Awa Bancha · Goishi-cha · Ishizuchi-san Kurocha · Myanmar Lahpet · Yunnan Suancha

Welcome to a tea universe that most people don't reach. It is populated by large, heterogeneous, course leaves and an insane collection of (friendly) microorganisms. Many of these teas are genuinely rare, with sweet and sour tasting notes that are reminiscent of fruit. They are anaerobically fermented teas: fermented in absence  of oxygen by a wild ecosystem of lactic acid bacteria. Some people attribute a long list of heatlh benefits to these leaves; we can safely claim that many of these teas are delicious.  And you're always welcome to our tea bar to try them.

Our team is familiar with five living traditions of anaerobically fermented tea; there are, most likely, several others that we haven't encountered.

In Japan, the island of Shikoku is home to Awa Bancha (阿波晩茶) from Tokushima, Goishi-cha (碁石茶) from Kochi, and Ishizuchi-san Kurocha (石鎚黒茶) from Ehime. Lahpet (လက်ဖက်) is a most interesting pickled tea of Myanmar that is more often eaten than drunk. The (not very creatively named) Suancha (酸茶, 'sour tea') is a specialty of the De’ang and Bulang peoples of western Yunnan. 

It is important to specify: Goishi-cha and Ishizuchi-san Kurocha go through two types of fermentation: an aerobic 'pile' process, similar to that of cooked pu er or Toyama Kurocha, followed by an anaerobic barrel fermentation (akin to that of Awa Bancha).

Fermented Probiotic Loose Leaf Teas

Tea	Region	Leaf type	Fermentation mode	Heritage status
Awa Bancha (阿波晩茶)	Tokushima, Japan (Shikoku)	C. sinensis var. sinensis; yamacha + Yabukita	Single-stage anaerobic (LAB only)	Important Intangible Folk Cultural Property, 2021
Goishi-cha (碁石茶)	&Otoyo;-chō, Kōchi, Japan	C. sinensis var. sinensis; yamacha + Yabukita	Two-stage: aerobic mould → anaerobic LAB	Important Intangible Folk Cultural Property, 2026
Ishizuchi-san Kurocha (石鎚黒茶)	Saijō, Ehime, Japan	C. sinensis var. sinensis	Two-stage: aerobic mould → anaerobic LAB	Important Intangible Folk Cultural Property, 2023
Lahpet (လက်ဖက်)	Shan State, Myanmar	C. sinensis var. assamica (large-leaf)	Single-stage anaerobic (LAB; pits / sealed sacks)	UNESCO ICH submission, 2026
Suancha (酸茶)	Yunnan, PRC (De’ang & Bulang)	C. sinensis var. assamica	Single-stage anaerobic (LAB; bamboo tubes / pits)	PRC ICH VIII-268, 2021; UNESCO 2022 (sub-item)

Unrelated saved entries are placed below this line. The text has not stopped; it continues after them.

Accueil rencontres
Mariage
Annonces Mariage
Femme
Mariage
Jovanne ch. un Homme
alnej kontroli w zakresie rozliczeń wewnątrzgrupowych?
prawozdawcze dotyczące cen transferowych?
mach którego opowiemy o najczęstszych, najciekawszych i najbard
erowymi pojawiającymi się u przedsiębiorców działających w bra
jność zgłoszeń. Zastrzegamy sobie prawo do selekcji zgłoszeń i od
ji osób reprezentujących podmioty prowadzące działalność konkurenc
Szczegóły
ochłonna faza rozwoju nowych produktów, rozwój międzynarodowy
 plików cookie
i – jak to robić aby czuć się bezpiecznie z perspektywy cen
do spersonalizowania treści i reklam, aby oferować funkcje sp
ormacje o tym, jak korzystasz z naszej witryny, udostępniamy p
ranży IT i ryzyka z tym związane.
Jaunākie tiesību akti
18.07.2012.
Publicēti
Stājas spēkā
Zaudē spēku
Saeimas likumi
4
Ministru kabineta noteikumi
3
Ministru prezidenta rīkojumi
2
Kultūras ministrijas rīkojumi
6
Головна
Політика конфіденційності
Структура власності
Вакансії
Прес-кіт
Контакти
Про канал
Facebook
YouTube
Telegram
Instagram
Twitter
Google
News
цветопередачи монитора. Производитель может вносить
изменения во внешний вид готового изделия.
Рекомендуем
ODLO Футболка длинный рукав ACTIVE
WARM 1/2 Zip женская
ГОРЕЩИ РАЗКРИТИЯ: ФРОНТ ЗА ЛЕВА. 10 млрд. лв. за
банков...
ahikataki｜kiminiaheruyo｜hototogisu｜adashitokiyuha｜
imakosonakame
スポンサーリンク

Table 1. Sources: Japanese Agency for Cultural Affairs national database;^1,16,26 PRC ICH database;⁴³ Mekong Tourism Organisation.⁴²

 

Awa Bancha (阿波晩茶) — Tokushima, Japan

History

Awa Bancha is produced in the mountainous interior of Tokushima Prefecture, in and around Kamikatsu (上勝町), the Naka River valley, and Minami Town. Local lore ties its origin story to the Buddhist monk Kobo Daishi (aka Ku Kai, 空海, 774–835 CE), founder of the Shingon school, who is said to have brought tea seeds back from Tang-dynasty China and introduced the technique of fermenting boiled leaves in wooden vessels. We have found no documents that prove or disprove this story.

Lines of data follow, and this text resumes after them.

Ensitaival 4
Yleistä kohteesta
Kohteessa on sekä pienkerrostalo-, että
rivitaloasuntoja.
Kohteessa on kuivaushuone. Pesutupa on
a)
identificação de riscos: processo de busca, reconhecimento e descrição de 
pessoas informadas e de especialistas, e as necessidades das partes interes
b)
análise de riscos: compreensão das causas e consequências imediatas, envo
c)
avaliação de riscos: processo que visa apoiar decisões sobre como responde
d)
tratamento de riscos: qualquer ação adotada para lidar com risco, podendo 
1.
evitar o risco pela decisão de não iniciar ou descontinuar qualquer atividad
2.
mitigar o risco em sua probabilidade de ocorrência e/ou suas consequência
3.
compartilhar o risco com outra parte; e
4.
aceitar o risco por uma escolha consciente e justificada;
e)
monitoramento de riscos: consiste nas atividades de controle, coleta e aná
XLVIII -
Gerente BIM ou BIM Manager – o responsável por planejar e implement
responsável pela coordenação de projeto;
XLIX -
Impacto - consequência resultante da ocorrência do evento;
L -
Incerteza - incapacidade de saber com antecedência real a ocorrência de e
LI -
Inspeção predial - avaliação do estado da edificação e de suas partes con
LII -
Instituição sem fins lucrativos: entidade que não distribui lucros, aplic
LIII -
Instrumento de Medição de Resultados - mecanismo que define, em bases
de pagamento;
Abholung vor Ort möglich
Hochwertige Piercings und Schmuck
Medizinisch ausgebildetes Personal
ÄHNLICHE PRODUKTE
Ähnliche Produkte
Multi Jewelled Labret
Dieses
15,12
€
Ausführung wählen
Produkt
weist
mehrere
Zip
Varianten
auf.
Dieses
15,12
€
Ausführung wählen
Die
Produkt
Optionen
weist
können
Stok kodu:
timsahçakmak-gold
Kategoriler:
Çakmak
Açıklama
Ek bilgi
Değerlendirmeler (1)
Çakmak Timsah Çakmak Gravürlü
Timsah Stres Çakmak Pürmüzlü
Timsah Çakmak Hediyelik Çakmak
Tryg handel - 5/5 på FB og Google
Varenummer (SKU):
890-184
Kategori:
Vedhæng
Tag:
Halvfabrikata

We can, however, quote the 1882 Tokushima Prefecture Statistical Table (明治15年 徳島県統計表), which records bancha production at approximately 284 metric tonnes — nearly double that of green tea in the same year. Whereas modern Japanese folks drink predominantly green tea, Tokushima's traditional bancha seems to have been the drink of the people back in the day!

By the early 2000s, Awa Bancha was considered a regional relic, mostly consumed by old folks in the villages. There are, fortunately, many people working to preserve this wonderful tea these days. The Japanese government, in 2021, designated the manufacturing technique as a National Important Intangible Folk Cultural Property (重要無形民俗文化財). Our old friends Ikawa (in Naka) and Kana and Sil (in Kamikatsu) are some of the young folks sharing Awa Bancha with the world.

In Shizuoka, the Tatara family and the Bancha Research Association are working hard to preserve old tea recipes from Japan. Tatara San uses heirloom leaves from Shizuoka to create some really delicious 'Awa Bancha Style' fermented tea.

Geography and process

Awa Bancha's production zones sit within evergreen forests. Tea is usually made in the middle of summer, when heat and humidity feel overwhelming to most modern urban folks. These conditions strongly favour lactic acid bacteria proliferation.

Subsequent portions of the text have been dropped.